Judith Pascoe wrote a fascinating little book called T
he Hummingbird Cabinet - A Rare and Curious History of Romantic Collectors. The section detailing the passionate collecting of hummingbirds in the early 1800s emphasizes how much the nature of display provides insight into the intentions and sentiments which drive the pursuit of a collection. In the context of the London Natural History museum, Pascoe details a contrast in the museum's modern purposes and those of the hummingbird display:
The hummingbird cabinet that survives in the Natural History Museum is positioned in close proximity to a beak exhibit featuring the severed heads of puffin, butcher bird, and hornbill. The signage in the gallery is defensive in tone. Posted next to the hummingbird cabinet is a small cardboard placard headed with the phrase "An Antique Collection"... The Natural History Museum wants visitors to know that the specimens in this gallery are from the museum's historical bird collection, "which dates back over the last two hundred years." A card attached to a floor-to-ceiling case concedes that "the Museum no longer has an active collecting programme and would only display new speciments within rigorous conservation guidelines". The gallery's curators anticipate the opening of "a new, permanent bird gallery, presenting a contemporary view of bird biology, ecology and conservation using some of the latest techniques in multi-media display."

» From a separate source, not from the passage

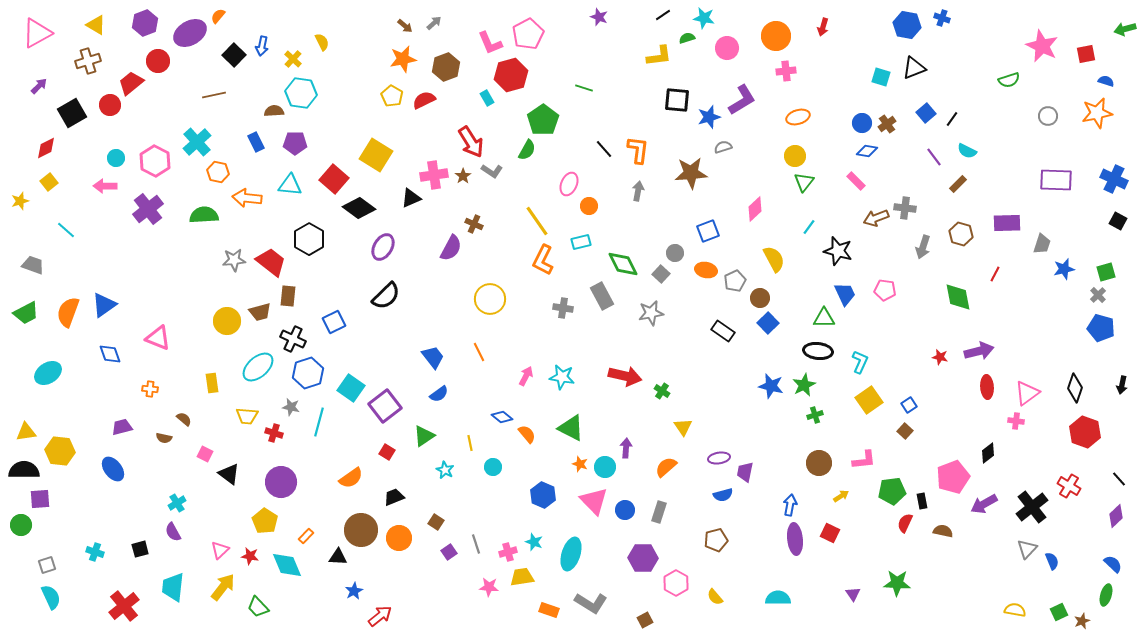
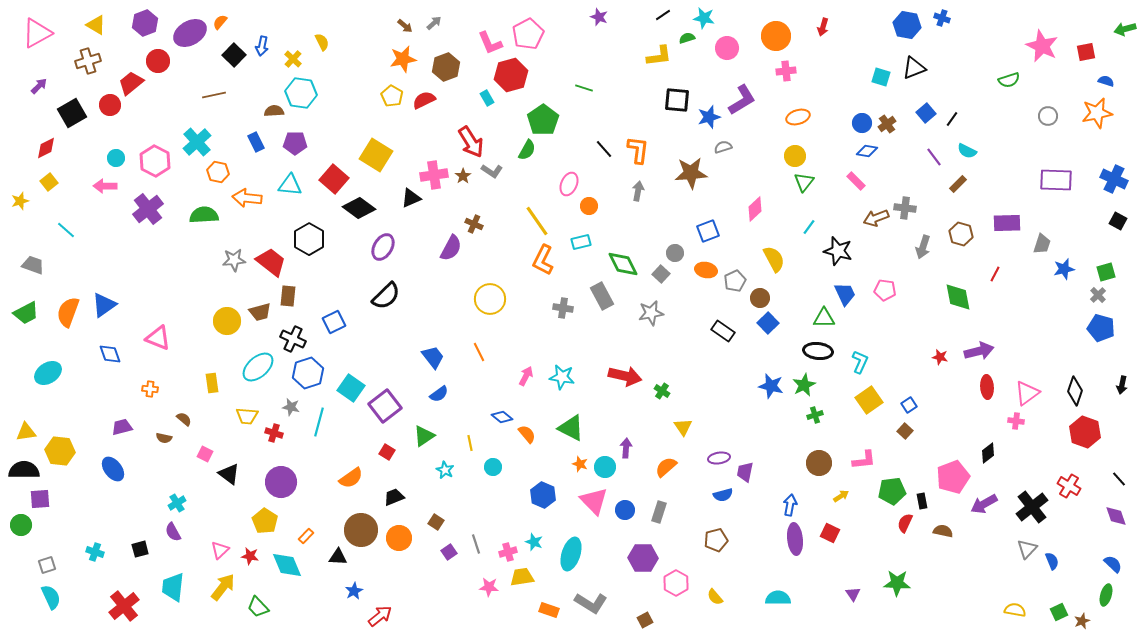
orange semicircle at (218, 16): moved 2 px right, 6 px down
red square at (1086, 54): moved 2 px up
black diamond at (1075, 388): moved 3 px down
purple diamond at (1116, 516): rotated 65 degrees counterclockwise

The new gallery will be unlikely to shed any light on the longings and desires that were evoked by hummingbirds in the romantic period. It will not, I expect, help us to see how romantic modes of feeling fueled the pursuit of hummingbirds, or how they influenced the style of their display, or why they drove some admirers of the birds to a state of desolate despair. To understand those things, you are better off studying the antique hummingbird cabinet even though it uses one medium, presents an innacurate view of bird biology, and has nothing to say about ecology and convervation.
The hummingbird cabinet is large but easy to overlook; from a distance it looks like a neglected terrarium in which the foliage has been allowed to dry. But if you peer closely at this desiccated thicket, it blooms with hundreds of hummingbirds posed stiffly on every branch.
Two different displays, and two very different ideas about why these items were worth displaying. As we “read the arrangement” of a collection, the message it communicates becomes quite defined.